REQUIREMENT -> Give the number of lines in the entries below that hold "lastpass", with no accompanying words.

GIVEN ENTRIES ->
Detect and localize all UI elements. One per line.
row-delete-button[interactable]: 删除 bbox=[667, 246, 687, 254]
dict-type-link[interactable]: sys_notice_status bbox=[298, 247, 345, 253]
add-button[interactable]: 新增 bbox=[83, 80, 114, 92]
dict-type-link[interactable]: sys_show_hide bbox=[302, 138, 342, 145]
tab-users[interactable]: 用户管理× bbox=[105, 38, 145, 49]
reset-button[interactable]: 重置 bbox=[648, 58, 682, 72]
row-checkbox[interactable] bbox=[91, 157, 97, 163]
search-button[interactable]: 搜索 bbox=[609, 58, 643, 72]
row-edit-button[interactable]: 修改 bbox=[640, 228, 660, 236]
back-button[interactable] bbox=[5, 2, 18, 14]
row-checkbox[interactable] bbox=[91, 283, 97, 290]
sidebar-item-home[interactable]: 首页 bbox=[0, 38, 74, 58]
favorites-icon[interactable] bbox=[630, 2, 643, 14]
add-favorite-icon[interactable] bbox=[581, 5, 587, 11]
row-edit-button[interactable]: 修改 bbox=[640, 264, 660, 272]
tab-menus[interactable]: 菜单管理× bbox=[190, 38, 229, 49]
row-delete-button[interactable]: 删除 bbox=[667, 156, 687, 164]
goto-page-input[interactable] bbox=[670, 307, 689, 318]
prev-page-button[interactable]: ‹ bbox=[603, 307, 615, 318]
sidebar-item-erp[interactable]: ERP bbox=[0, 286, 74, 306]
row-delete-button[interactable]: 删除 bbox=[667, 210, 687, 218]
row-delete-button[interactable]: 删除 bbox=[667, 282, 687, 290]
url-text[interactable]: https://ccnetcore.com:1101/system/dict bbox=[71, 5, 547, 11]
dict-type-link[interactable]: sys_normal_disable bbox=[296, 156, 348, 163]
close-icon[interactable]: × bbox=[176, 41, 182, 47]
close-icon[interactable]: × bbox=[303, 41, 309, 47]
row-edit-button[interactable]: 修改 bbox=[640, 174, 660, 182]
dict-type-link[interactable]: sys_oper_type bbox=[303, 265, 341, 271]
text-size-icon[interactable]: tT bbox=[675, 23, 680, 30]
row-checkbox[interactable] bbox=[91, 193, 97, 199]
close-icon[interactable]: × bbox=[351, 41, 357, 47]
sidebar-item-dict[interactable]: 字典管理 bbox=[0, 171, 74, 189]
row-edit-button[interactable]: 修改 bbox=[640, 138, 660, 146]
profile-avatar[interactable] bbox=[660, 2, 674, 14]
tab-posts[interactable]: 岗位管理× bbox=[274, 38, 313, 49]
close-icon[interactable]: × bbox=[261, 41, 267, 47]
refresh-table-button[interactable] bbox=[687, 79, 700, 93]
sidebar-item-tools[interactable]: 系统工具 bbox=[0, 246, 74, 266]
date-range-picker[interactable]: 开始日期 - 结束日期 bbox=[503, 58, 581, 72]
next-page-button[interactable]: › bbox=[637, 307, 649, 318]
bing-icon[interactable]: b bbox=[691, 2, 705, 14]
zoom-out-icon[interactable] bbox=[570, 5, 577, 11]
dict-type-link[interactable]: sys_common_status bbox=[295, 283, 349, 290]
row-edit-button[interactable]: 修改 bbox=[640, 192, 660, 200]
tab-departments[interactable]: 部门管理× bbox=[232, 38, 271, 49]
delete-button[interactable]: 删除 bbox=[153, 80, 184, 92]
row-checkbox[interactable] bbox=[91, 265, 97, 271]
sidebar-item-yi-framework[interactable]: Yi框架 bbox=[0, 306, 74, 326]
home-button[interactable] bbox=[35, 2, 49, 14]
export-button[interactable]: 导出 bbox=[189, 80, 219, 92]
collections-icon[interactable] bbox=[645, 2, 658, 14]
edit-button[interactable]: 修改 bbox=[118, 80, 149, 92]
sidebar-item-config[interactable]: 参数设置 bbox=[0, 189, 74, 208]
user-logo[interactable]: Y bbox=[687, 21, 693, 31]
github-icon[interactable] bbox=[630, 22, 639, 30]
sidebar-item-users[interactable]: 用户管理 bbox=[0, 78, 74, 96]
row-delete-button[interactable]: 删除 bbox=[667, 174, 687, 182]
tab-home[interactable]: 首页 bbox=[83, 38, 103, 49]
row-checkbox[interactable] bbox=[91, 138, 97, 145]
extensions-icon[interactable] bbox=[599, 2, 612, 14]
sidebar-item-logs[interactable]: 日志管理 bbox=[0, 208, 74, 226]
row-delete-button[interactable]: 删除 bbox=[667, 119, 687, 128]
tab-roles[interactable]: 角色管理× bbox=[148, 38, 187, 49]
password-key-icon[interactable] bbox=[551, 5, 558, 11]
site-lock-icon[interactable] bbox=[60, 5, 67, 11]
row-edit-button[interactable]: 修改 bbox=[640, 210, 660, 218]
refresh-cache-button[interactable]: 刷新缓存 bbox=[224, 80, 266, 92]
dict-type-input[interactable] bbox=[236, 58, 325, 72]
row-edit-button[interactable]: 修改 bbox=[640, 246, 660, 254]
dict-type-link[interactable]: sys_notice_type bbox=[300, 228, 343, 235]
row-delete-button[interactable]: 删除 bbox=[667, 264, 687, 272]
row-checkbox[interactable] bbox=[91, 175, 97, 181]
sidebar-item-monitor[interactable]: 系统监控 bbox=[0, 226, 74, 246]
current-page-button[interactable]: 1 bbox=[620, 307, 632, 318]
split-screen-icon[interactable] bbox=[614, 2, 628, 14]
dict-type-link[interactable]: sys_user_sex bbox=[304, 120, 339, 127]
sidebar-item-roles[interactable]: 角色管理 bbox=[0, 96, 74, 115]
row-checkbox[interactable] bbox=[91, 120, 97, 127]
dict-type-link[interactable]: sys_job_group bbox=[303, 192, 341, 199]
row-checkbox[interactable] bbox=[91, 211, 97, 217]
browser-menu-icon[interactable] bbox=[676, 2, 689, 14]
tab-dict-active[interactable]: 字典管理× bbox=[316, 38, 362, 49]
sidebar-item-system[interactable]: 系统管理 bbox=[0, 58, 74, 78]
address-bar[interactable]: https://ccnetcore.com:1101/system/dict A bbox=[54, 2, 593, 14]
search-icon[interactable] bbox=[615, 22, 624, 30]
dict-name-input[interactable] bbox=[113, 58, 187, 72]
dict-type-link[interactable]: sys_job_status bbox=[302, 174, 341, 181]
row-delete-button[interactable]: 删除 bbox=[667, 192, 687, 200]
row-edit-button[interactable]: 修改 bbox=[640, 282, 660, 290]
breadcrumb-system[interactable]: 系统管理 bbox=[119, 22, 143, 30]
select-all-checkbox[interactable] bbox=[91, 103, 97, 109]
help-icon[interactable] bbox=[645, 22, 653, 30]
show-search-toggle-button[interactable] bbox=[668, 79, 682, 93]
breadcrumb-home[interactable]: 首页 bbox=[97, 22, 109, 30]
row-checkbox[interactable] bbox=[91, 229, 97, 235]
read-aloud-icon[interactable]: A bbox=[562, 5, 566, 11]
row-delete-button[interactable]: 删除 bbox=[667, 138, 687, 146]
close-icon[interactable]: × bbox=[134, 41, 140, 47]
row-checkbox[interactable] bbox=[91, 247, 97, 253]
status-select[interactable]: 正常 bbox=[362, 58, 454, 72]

...

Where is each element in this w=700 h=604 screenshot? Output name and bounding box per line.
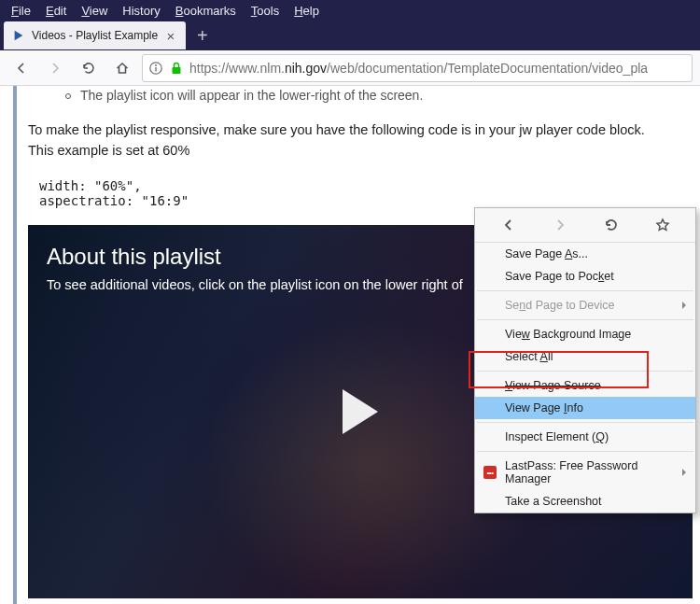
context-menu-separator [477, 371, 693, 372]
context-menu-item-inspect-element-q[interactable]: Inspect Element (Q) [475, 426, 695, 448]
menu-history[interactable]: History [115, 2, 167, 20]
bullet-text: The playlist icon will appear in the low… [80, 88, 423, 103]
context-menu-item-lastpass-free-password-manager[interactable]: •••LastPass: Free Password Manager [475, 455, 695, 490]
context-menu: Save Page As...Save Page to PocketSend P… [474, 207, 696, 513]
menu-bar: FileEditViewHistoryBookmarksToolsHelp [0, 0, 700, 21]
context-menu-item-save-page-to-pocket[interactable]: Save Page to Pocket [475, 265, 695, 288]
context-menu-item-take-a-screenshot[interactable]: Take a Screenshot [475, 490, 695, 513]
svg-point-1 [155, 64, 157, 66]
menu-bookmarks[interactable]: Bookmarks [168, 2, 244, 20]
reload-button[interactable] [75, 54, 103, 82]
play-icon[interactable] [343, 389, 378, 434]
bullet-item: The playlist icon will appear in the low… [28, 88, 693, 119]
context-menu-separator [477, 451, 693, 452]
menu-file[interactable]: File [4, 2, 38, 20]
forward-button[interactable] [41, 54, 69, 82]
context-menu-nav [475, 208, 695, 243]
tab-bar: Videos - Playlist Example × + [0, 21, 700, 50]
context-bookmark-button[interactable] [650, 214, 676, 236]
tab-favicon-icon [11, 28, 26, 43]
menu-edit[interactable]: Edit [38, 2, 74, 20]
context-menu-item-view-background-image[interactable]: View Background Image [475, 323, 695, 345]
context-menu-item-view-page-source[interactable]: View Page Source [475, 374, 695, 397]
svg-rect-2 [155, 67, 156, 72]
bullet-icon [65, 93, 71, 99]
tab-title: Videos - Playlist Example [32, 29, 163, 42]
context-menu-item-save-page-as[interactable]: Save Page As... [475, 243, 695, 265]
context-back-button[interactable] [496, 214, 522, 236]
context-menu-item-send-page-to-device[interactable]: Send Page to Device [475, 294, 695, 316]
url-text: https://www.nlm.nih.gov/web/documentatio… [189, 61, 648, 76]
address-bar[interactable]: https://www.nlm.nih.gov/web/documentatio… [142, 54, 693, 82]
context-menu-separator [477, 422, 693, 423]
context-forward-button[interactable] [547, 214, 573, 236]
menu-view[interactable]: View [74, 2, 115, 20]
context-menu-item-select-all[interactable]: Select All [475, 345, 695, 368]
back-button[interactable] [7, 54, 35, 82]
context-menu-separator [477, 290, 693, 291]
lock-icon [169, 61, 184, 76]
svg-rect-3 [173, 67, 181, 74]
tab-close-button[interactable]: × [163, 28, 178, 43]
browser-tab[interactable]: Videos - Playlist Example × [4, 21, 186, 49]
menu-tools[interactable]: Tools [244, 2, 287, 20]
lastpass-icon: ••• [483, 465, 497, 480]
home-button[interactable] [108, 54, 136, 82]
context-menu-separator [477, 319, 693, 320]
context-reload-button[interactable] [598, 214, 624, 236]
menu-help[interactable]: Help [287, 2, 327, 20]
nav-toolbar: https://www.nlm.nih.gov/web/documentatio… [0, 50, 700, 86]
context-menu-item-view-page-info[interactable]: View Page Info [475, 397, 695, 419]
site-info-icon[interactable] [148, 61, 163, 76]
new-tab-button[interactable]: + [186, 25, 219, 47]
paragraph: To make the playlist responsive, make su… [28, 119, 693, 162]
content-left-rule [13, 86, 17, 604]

RESPONSE FOR THIS EXERCISE -> 2